Metadata-Version: 2.1
Name: excel-anonymizer
Version: 1.1.0
Summary: Anonymizes an Excel file and synthesizes new data in its place
Author: Siddharth Bhatia
Author-email: 
Keywords: python,excel,anonymization,security,data science,cybersecurity
Classifier: Development Status :: 5 - Production/Stable
Classifier: Intended Audience :: Developers
Classifier: Intended Audience :: Education
Classifier: Intended Audience :: Information Technology
Classifier: Programming Language :: Python :: 3 :: Only
Classifier: Operating System :: Unix
Classifier: Operating System :: POSIX :: Linux
Classifier: Operating System :: MacOS :: MacOS X
Classifier: Operating System :: Microsoft :: Windows
Classifier: Topic :: Office/Business :: Financial :: Spreadsheet
Description-Content-Type: text/markdown
License-File: LICENSE
Requires-Dist: presidio_analyzer
Requires-Dist: presidio_anonymizer

# Excel Anonymizer
 A Python script that anonymizes an Excel file and synthesizes new data in its place.
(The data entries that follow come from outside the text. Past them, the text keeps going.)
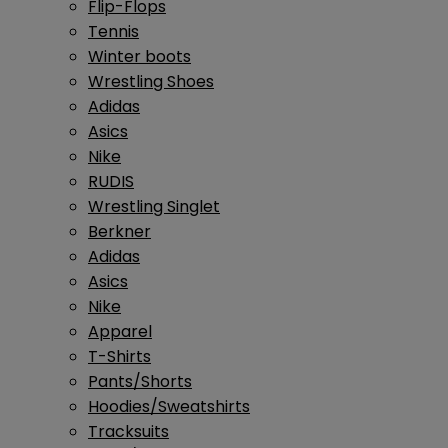
Flip-Flops
Tennis
Winter boots
Wrestling Shoes
Adidas
Asics
Nike
RUDIS
Wrestling Singlet
Berkner
Adidas
Asics
Nike
Apparel
T-Shirts
Pants/Shorts
Hoodies/Sweatshirts
Tracksuits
![Excel_Anonymized_Demo](https://github.com/Welding-Torch/Anonymize_Excel/assets/46340124/78b03e03-bad0-4cb0-9b84-46e3197e9344)
_Convert your sheets with sensitive data into anonymized data._

## What is excel_anonymizer.py
Anonymize_Excel.py is a python script that helps to ensure sensitive data is properly managed and governed. It provides fast identification and anonymization for private entities in text such as credit card numbers, names, locations, phone numbers, email address, date/time, with more entities to come.  

## Use case
Data anonymization is crucial because it helps protect privacy and maintain confidentiality. If data is not anonymized, sensitive information such as names, addresses, contact numbers, or other identifiers linked to specific individuals could potentially be learned and misused. Hence, by obscuring or removing this personally identifiable information (PII), data can be used freely without compromising individuals’ privacy rights or breaching data protection laws and regulations.  

## Overview
Anonymization consists of two steps:  
1. Identification: Identify all data fields that contain personally identifiable information (PII).  
2. Replacement: Replace all PIIs with pseudo values that do not reveal any personal information about the individual but can be used for reference.  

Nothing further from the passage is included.